[Kep, 1/6/25]
I am not a sightseer. In Giza, I had a great time until I made that perfunctory visit to the pyramids. There, I was scammed by a guard who showed me a “secret tomb.” Had I refused to tip him generously, nothing would have happened, probably, but the dude did perform an elaborate skit. Pointing to a gap in the stone, he cracked, “Ancient air conditioning.” Before the shake down, he served me tea in his tent and talked about his family. There was another guy who kept following me on his camel. A third gave me a worthless hat, “a gift, my friend,” then looked heartbroken until he was paid. Though the sphinx was smaller than expected, I’m glad I saw it.
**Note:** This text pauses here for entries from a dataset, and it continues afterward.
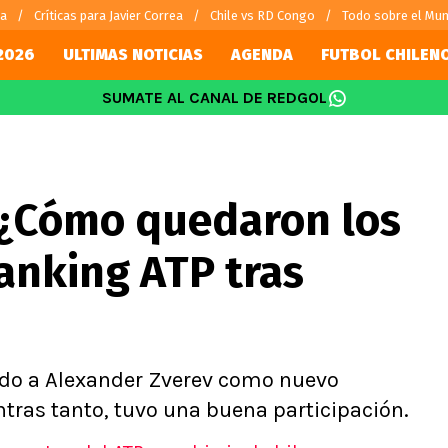
ra
Críticas para Javier Correa
Chile vs RD Congo
Todo sobre el Mun
2026
ULTIMAS NOTICIAS
AGENDA
FUTBOL CHILEN
SUMATE AL CANAL DE REDGOL
SUDAMÉRICA
EUROPA
Internacional
Copa Libertadores
Champions L
sorio
Copa Sudamericana
Europa Leag
 ¿Cómo quedaron los
Sánchez
Fútbol Argentino
Conference 
Palacios
Fútbol Brasileño
Ligue 1
ranking ATP tras
s por el mundo
Premier Leag
Serie A
La Liga
Bundesliga
do a Alexander Zverev como nuevo
tras tanto, tuvo una buena participación.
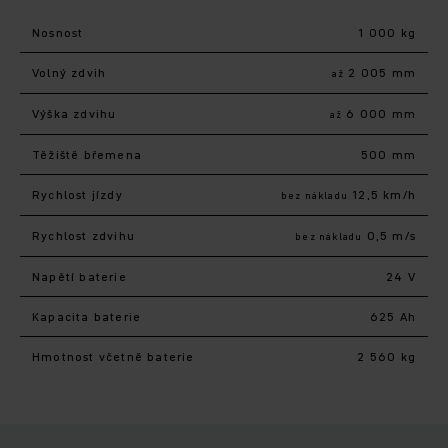
Nosnost
1 000 kg
Volný zdvih
2 005 mm
až
Výška zdvihu
6 000 mm
až
Těžiště břemena
500 mm
Rychlost jízdy
12,5 km/h
bez nákladu
Rychlost zdvihu
0,5 m/s
bez nákladu
Napětí baterie
24 V
Kapacita baterie
625 Ah
Hmotnost včetně baterie
2 560 kg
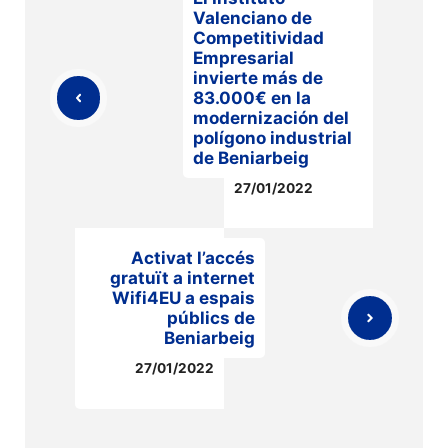
Valenciano de
Competitividad
Empresarial
invierte más de
83.000€ en la
modernización del
polígono industrial
de Beniarbeig
27/01/2022
Activat l’accés
gratuït a internet
Wifi4EU a espais
públics de
Beniarbeig
27/01/2022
In Pakse, Laos, I was drugged and robbed by an Indian pretending to be a Turk. When another super friendly Indian approached me in Phnom Penh, “You look like a professor!” I did manage to walk away. My stupidity does have limits.
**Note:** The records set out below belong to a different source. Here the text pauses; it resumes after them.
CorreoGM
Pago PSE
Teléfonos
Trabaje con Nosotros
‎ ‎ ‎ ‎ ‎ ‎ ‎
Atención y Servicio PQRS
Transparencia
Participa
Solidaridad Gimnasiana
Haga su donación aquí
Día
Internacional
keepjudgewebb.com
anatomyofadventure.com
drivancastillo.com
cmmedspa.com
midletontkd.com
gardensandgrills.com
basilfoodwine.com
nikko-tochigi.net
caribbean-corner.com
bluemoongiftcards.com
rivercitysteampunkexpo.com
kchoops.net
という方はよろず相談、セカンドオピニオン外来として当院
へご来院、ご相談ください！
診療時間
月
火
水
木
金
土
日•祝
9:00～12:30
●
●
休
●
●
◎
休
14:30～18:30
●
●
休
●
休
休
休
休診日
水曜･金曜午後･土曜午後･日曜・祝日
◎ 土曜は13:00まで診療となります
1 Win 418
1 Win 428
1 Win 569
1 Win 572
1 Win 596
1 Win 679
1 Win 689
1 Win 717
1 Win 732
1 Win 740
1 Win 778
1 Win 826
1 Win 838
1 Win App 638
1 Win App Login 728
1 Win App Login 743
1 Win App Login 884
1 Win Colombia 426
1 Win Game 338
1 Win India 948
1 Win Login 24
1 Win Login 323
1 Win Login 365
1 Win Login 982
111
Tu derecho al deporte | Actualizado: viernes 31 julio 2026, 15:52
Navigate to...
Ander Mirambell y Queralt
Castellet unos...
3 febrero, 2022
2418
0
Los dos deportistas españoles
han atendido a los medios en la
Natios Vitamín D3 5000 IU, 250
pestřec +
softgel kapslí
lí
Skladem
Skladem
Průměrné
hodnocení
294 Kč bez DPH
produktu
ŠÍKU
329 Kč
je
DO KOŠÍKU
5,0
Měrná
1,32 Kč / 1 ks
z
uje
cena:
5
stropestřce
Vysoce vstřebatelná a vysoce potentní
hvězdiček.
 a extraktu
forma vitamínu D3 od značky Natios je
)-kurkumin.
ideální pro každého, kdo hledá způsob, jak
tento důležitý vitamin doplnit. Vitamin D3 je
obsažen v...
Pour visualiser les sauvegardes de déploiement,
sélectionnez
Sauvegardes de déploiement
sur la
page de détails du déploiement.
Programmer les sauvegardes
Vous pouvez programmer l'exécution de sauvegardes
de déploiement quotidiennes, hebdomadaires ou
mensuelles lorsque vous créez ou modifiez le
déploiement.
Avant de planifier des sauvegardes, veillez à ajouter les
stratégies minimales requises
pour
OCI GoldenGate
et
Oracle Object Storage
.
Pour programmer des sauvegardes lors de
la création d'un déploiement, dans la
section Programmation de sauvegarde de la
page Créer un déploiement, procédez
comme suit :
The most horrific travel story has to be Paul Bowles’ “A Distant Episode.” After a decade, a linguist returned to a Moroccan town. Though he had spent just three days there, he had managed to “establish a fairly firm friendship with a café-keeper.” Arriving at the same hotel, this white man showed he knew his way around:
As they drove through the town gate, the usual swarm of urchins rose up out of the dust and ran screaming beside the bus. The Professor folded his dark glasses, put them in his pocket; and as soon as the vehicle had come to a standstill he jumped out, pushing his way through the indignant boys who clutched at his luggage in vain, and walked quickly into the Grand Hotel Saharien.
He was similarly assured at his familiar café:
After dinner the Professor walked slowly through the streets to Hassan Ramani’s café, whose back room hung hazardously out above the river. The entrance was very low, and he had to bend down slightly to get in. A man was tending the fire. There was one guest sipping tea. The qaouaji tried to make him take a seat at the other table in the front room, but the Professor walked airily ahead into the back room and sat down […]
“Does this café still belong to Hassan Ramani?” he asked him in the Moghrebi he had taken four years to learn.